More Orange Recipes:
- Sugar Free Orange Polenta Cake from My Sugar Free Kitchen
- Brandied Oranges from It’s Not Complicated Recipes
- Orange and Poppy Seed Muffins
- Orange Semolina Cake
- Dark Chocolate Brownies with Orange
- Almond Orange Cake
- Orange Glazed Spiced Honey Cake
- Mini Blood Orange Cakes
French Orange Tart
Sweet Shortcrust Pastry
- 100 gr (6 1/2 tbsp) Unsalted Butter very soft
- 40 gr (1/3 cup) Powdered Sugar or Confectionner's Sugar
- 1 Egg
- 40 gr (1/3 cup + 1 tsp) Almond Meal
- 200 gr (1 1/3 cup) Plain / All-Purpose Flour
- 1 pinch Salt
- 1 Orange, zested optional
- 3 Large Oranges – Juice and Zest or the equivalent of 300 ml – 1 1/4 cup of Juice
- 4 Eggs
- 60 gr (1/4 cup) Caster Sugar or fine white sugar
- 25 gr (3 1/2 tbsp) Cornstarch
- 115 gr (1/2 cup) Unsalted Butter soft
- 1 tsp Gelatine Powder optional
Sweet Shortcrust Pastry
- Place the very soft Butter in the bowl of your mixer with the Powdered Sugar and mix together with the leaf/paddle attachment until smooth and creamy.
- On low speed, stir in the Egg then the Almond Meal and Orange Zest (optional).

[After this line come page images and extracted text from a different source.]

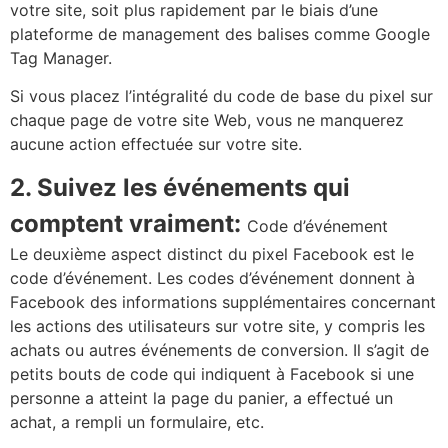
votre site, soit plus rapidement par le biais d’une
plateforme de management des balises comme Google
Tag Manager.
Si vous placez l’intégralité du code de base du pixel sur
chaque page de votre site Web, vous ne manquerez
aucune action effectuée sur votre site.
2. Suivez les événements qui
comptent vraiment:
Code d’événement
Le deuxième aspect distinct du pixel Facebook est le
code d’événement. Les codes d’événement donnent à
Facebook des informations supplémentaires concernant
les actions des utilisateurs sur votre site, y compris les
achats ou autres événements de conversion. Il s’agit de
petits bouts de code qui indiquent à Facebook si une
personne a atteint la page du panier, a effectué un
achat, a rempli un formulaire, etc.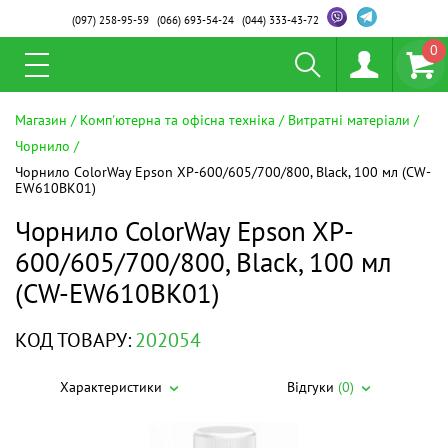
(097)
258-95-59
(066)
693-54-24
(044)
333-43-72
0
Магазин
Комп'ютерна та офісна техніка
Витратні матеріали
Чорнило
Чорнило ColorWay Epson XP-600/605/700/800, Black, 100 мл (CW-
EW610BK01)
Чорнило ColorWay Epson XP-
600/605/700/800, Black, 100 мл
(CW-EW610BK01)
КОД ТОВАРУ:
202054
Характеристики
Відгуки
(0)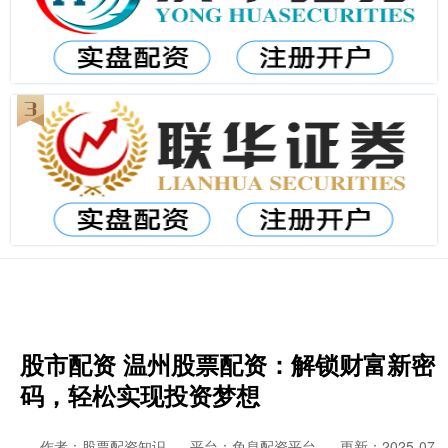
股市配资 温州股票配资：解锁财富新密
码，轻松实现投资梦想
作者：股票配资知识
平台：免息配资平台
更新：2025-07-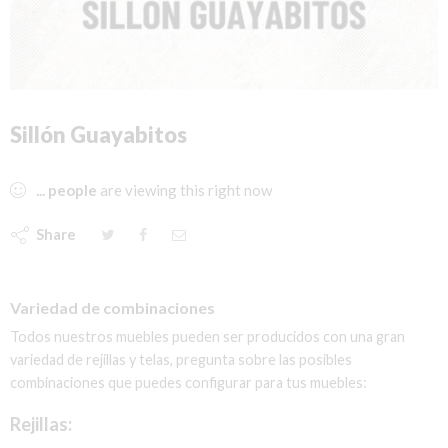
Sillón Guayabitos
...
people
are viewing this right now
Share
Variedad de combinaciones
Todos nuestros muebles pueden ser producidos con una gran
variedad de rejillas y telas, pregunta sobre las posibles
combinaciones que puedes configurar para tus muebles:
Rejillas: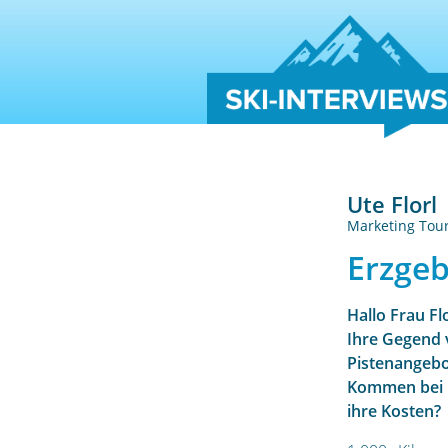
Ute Florl
Marketing Tour
Erzgeb
Hallo Frau Flo
Ihre Gegend 
Pistenangebot
Kommen bei I
ihre Kosten?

Scrap the edges of the bowl with a spatula if needed.
- Add the Plain Flour and Salt and mix it in on low speed until the dough comes together.
- Bring the pastry together into a ball then thinly roll between two sheets of baking paper (1). Place over a flat tray and put in the fridge to rest for at least an hour.
- Once the pastry has chilled, line your Pastry Ring or Tart Pan and dock the pastry (2). If baking straight away, place it in the freezer for at least 30 minutes then bake for 25 to 30 minutes in an oven pre-heated on 160'C / 325'F. Otherwise, keep in the fridge until ready to bake (3).
- Leave to cool down completely before adding the cream filling.
- Zest and Juice the Oranges. Set aside the Zest, and place the Juice in a Small Pot (4). Heat up the juice on the stove on low heat until it simmers.
- While the juice is heating up, whisk together the Eggs, Sugar and Cornstarch in a separate heat-proof bowl until smooth.
- Once the Juice starts to simmer, slowly pour it over the Eggs/Sugar/Cornstarch while whisking. Mix well until combined and smooth, then pour it all back into the Pot.
- Place the pot back on the stove on low heat and keep whisking until the liquid starts to thicken (5). Remove from the stove and transfer into a clean Jug or bowl.
- Optional: re-hydrate the gelatine powder with a little bit of cold water and whisk it into the cream until fully dissolved.
- Leave the cream to cool down (6) then add the soft Butter and Orange Zest. Quickly mix it in with an immersion blender (or with a whisk) until fully combined (7).
- Pour the Orange Cream over the fully baked Tart Crust and smooth it out with a small offset spatula if needed. Place in the fridge to set for at least 2 to 3 hours, or up to 24 hours before serving.
- Optional: cut out small segments of fresh orange to garnish the tart before serving.
- I rolled the pastry to be about 4mm / 0.15 inch.
- To “dock” pastry means pricking it to avoid the formation of air bubbles. Simply use a fork and prick the whole bottom of the pastry, making sure the small holes go all the way through the pastry.
- I kept my lined tart ring in the fridge overnight, then placed it in the freezer while my over was pre-heating the next morning. The pastry needs to be very cold to avoid moving or shrinking in the oven.
- Pour through a thin mesh sieve to remove any pulp if preferred.
- It could take a few minutes on low heat. Make sure the heat is not too high or it might cook the eggs and curd. To make sure the eggs are fully cooked, whisk until you get a boil.
- Ideally, it should be around 40’C / 105’F before you add the Butter. If the cream is too warm, the butter will melt straight away and potentially split from the cream.
- It will only need a few seconds with an immersion blender – make sure not to over-mix it or it will turn liquid again. You can use a whisk if you do not have an immersion blender, but will need to stir it well to create an emulsion.